Filter the entries for the word "Fregenal". Copy each line that has it.

-- Opening Marker --

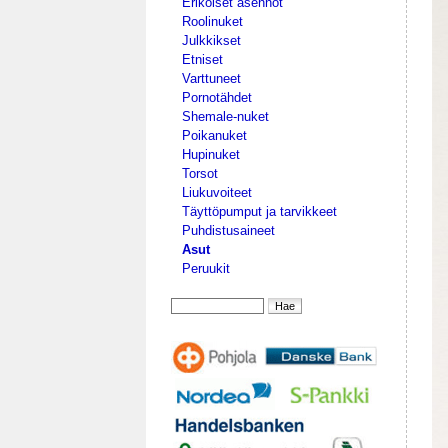
Erikoiset asennot
Roolinuket
Julkkikset
Etniset
Varttuneet
Pornotähdet
Shemale-nuket
Poikanuket
Hupinuket
Torsot
Liukuvoiteet
Täyttöpumput ja tarvikkeet
Puhdistusaineet
Asut
Peruukit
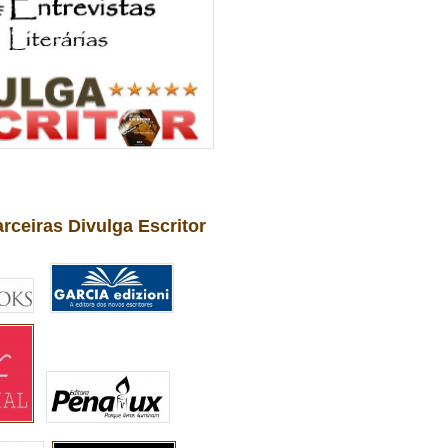
arceiras Divulga Escritor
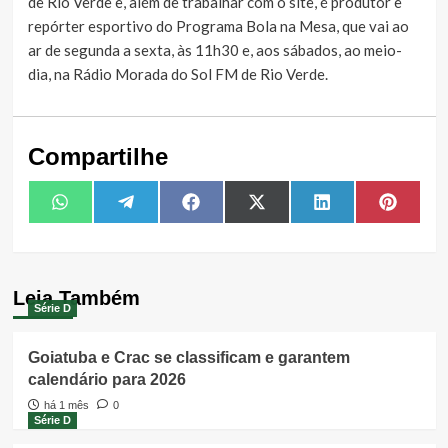
de Rio Verde e, além de trabalhar com o site, é produtor e
repórter esportivo do Programa Bola na Mesa, que vai ao
ar de segunda a sexta, às 11h30 e, aos sábados, ao meio-
dia, na Rádio Morada do Sol FM de Rio Verde.
Compartilhe
Share
Share
Share
Share
Share
Share
WhatsApp
Telegram
Facebook
X
LinkedIn
Pintere
on
on
on
on
on
on
(Twitter)
Leia Também
Série D
Goiatuba e Crac se classificam e garantem
calendário para 2026
há 1 mês
0
Série D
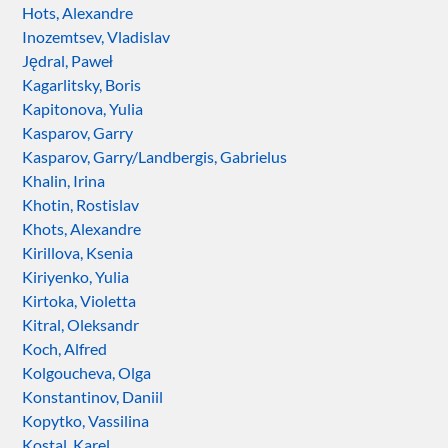
Hots, Alexandre
Inozemtsev, Vladislav
Jędral, Paweł
Kagarlitsky, Boris
Kapitonova, Yulia
Kasparov, Garry
Kasparov, Garry/Landbergis, Gabrielus
Khalin, Irina
Khotin, Rostislav
Khots, Alexandre
Kirillova, Ksenia
Kiriyenko, Yulia
Kirtoka, Violetta
Kitral, Oleksandr
Koch, Alfred
Kolgoucheva, Olga
Konstantinov, Daniil
Kopytko, Vassilina
Kostal, Karel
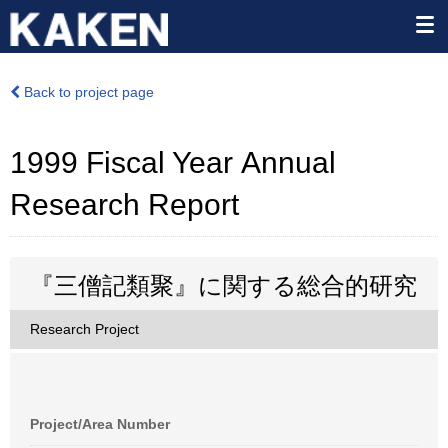
Back to project page
1999 Fiscal Year Annual
Research Report
『三僧記類聚』に関する総合的研究
Research Project
Project/Area Number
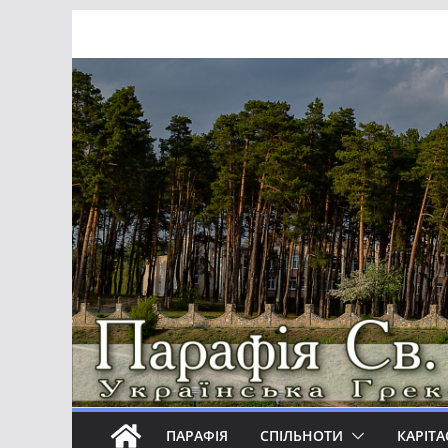
Перейти
до
вмісту
ПАРАФІЯ
СПІЛЬНОТИ
КАРІТА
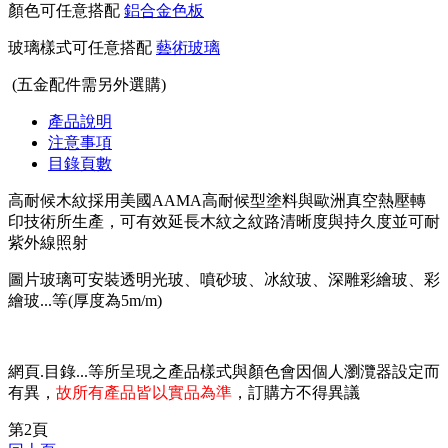
顏色可任意搭配
鋁合金色板
玻璃樣式可任意搭配
藝術玻璃
(
五金配件需另外選購)
產品說明
注意事項
目錄頁數
高耐候木紋採用美國AAMA高耐候型塗料與歐洲真空熱壓轉
印技術所生產，可有效延長木紋之紋路清晰度與持久度並可耐
紫外線照射
圖片玻璃可安裝透明光玻、噴砂玻、冰紋玻、深雕彩繪玻、彩
繪玻...等(厚度為5m/m)
網頁.目錄...等所呈現之產品樣式與顏色會因個人瀏灠器設定而
有異，
故所有產品皆以實品為準
，訂購方不得異議
第2頁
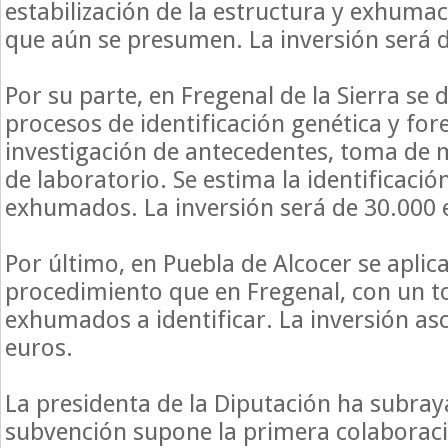
estabilización de la estructura y exhumac
que aún se presumen. La inversión será 
Por su parte, en Fregenal de la Sierra se 
procesos de identificación genética y for
investigación de antecedentes, toma de m
de laboratorio. Se estima la identificaci
exhumados. La inversión será de 30.000 
Por último, en Puebla de Alcocer se apli
procedimiento que en Fregenal, con un t
exhumados a identificar. La inversión as
euros.
La presidenta de la Diputación ha subra
subvención supone la primera colaboració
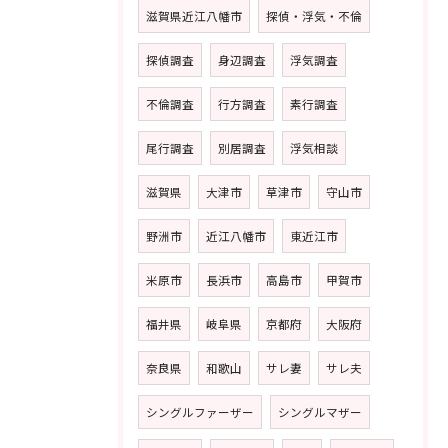
滋賀県近江八幡市
探偵・浮気・不倫
探偵調査
身辺調査
浮気調査
不倫調査
行方調査
素行調査
尾行調査
別居調査
浮気相談
滋賀県
大津市
草津市
守山市
野洲市
近江八幡市
東近江市
米原市
長浜市
高島市
甲賀市
福井県
岐阜県
京都府
大阪府
奈良県
和歌山
サレ妻
サレ夫
シングルファーザー
シングルマザー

-- Closing Marker --

### Exercise answer:
Por su parte, en Fregenal de la Sierra se 
procedimiento que en Fregenal, con un t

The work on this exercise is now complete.